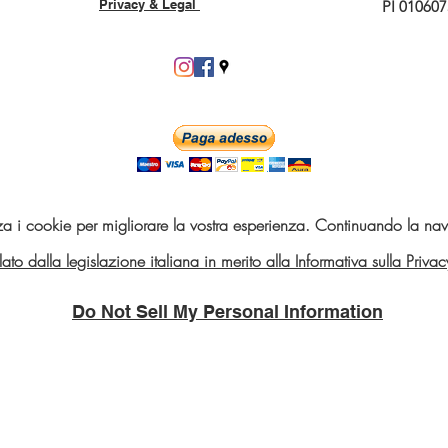
Privacy & Legal
PI 01060
za i cookie per migliorare la vostra esperienza. Continuando la navi
telato dalla legislazione italiana in merito alla Informativa sulla Pri
Do Not Sell My Personal Information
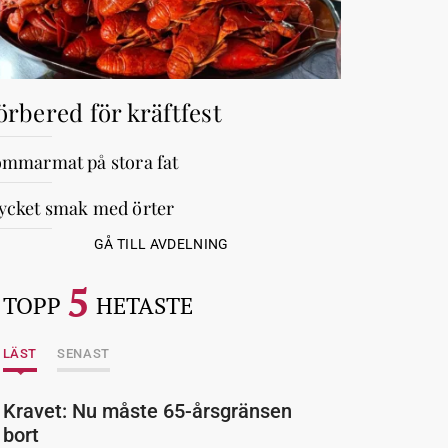
örbered för kräftfest
mmarmat på stora fat
cket smak med örter
GÅ TILL AVDELNING
5
TOPP
HETASTE
LÄST
SENAST
Kravet: Nu måste 65-årsgränsen
bort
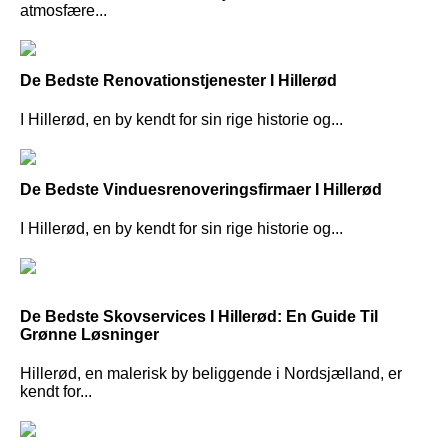
atmosfære...
De Bedste Renovationstjenester I Hillerød
I Hillerød, en by kendt for sin rige historie og...
De Bedste Vinduesrenoveringsfirmaer I Hillerød
I Hillerød, en by kendt for sin rige historie og...
De Bedste Skovservices I Hillerød: En Guide Til
Grønne Løsninger
Hillerød, en malerisk by beliggende i Nordsjælland, er
kendt for...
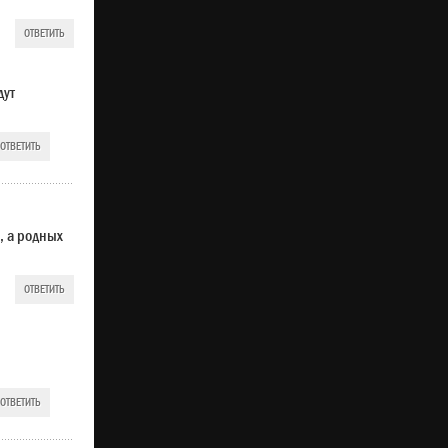
ОТВЕТИТЬ
дут
ОТВЕТИТЬ
, а родных
ОТВЕТИТЬ
ОТВЕТИТЬ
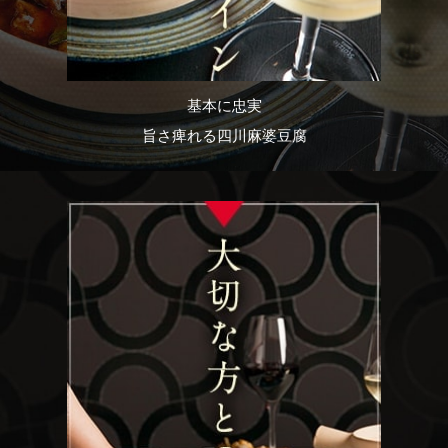
基本に忠実
旨さ痺れる四川麻婆豆腐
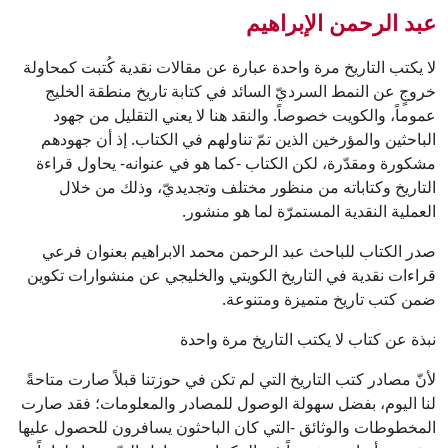
عبد الرحمن الإبراهيم
لا يكتب التاريخ مرة واحدة عبارة عن مقالات نقدية كُتبت كمحاولة
خروجٍ عن النمط السرديّ السائد في كتابة تاريخ منطقة الخليج
عموماً، والكويت خصوصاً. والنقد هنا لا يعني التقليل من جهود
الباحثين والمؤرخين الذين تمّ تناولهم في الكتاب. إذ أن جهودهم
مشكورة ومقدّرة، لكن الكتاب -كما هو في عنوانه- يحاول قراءة
التاريخ وكتاباته من منظور مختلف وتجديديّ، وذلك من خلال
العملية النقدية المستمرّة لما هو منشور.
صدر الكتاب للباحث عبد الرحمن محمد الابراهيم بعنوان فرعي
قراءات نقدية في التاريخ الكويتي والخليجي عن منشوارات تكوين
ضمن كتب تاريخ متميزة ومتنوعة.
نبذة عن كتاب لا يكتب التاريخ مرة واحدة
لأنّ مصادر كتب التاريخ التي لم تكن في حوزتنا قبلاً صارت متاحةً
لنا اليوم، بفضل سهولة الوصول للمصادر والمعلومات؛ فقد صارت
المخطوطات والوثائق -التي كان الباحثون يسافرون للحصول عليها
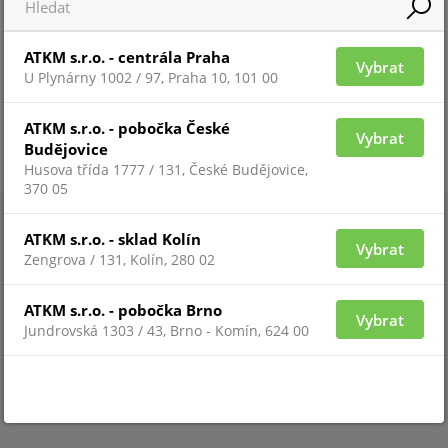
ATKM s.r.o. - centrála Praha
Vybrat
U Plynárny 1002 / 97, Praha 10, 101 00
ATKM s.r.o. - pobočka České
Vybrat
Budějovice
Husova třída 1777 / 131, České Budějovice,
370 05
ATKM s.r.o. - sklad Kolín
Vybrat
Zengrova / 131, Kolín, 280 02
ATKM s.r.o. - pobočka Brno
Vybrat
Jundrovská 1303 / 43, Brno - Komín, 624 00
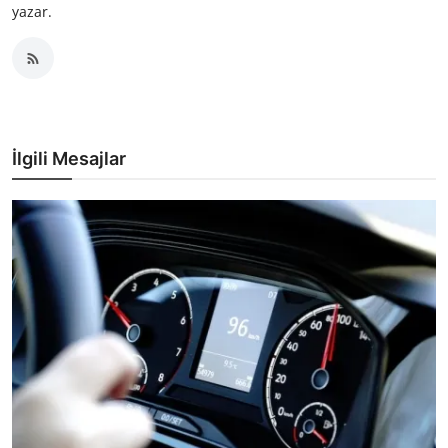
yazar.
İlgili Mesajlar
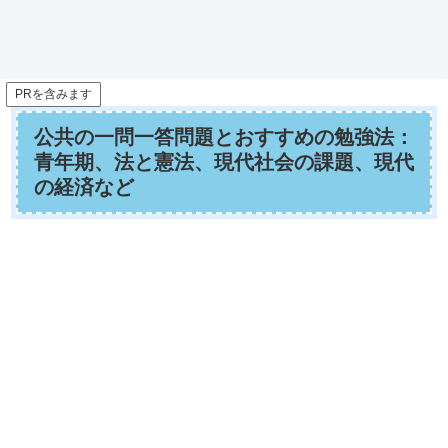
PRを含みます
公共の一問一答問題とおすすめの勉強法：
青年期、法と憲法、現代社会の課題、現代
の経済など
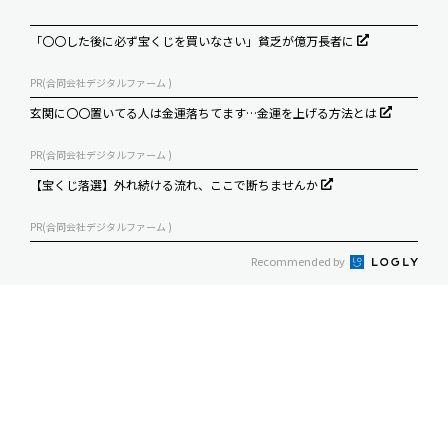
「〇〇した後に必ず宝くじを買いなさい」貧乏が億万長者に
PR(合同会社デジタルファーム )
玄関に〇〇置いてる人は金運落ちてます…金運を上げる方法とは
PR(合同会社デジタルファーム )
【宝くじ落選】外れ続ける流れ、ここで断ちませんか
PR(合同会社デジタルファーム )
Recommended by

____

Problem to solve -
Your copy should hold only the lines running from the one that contains "公共の一問一答問題とおすすめの勉強法：" through the final line of the data; transcribe them exactly, both ends included, and leave pictures out.

Answer to this task -
公共の一問一答問題とおすすめの勉強法：
青年期、法と憲法、現代社会の課題、現代
の経済など
「〇〇した後に必ず宝くじを買いなさい」貧乏が億万長者に
PR(合同会社デジタルファーム )
玄関に〇〇置いてる人は金運落ちてます…金運を上げる方法とは
PR(合同会社デジタルファーム )
【宝くじ落選】外れ続ける流れ、ここで断ちませんか
PR(合同会社デジタルファーム )
Recommended by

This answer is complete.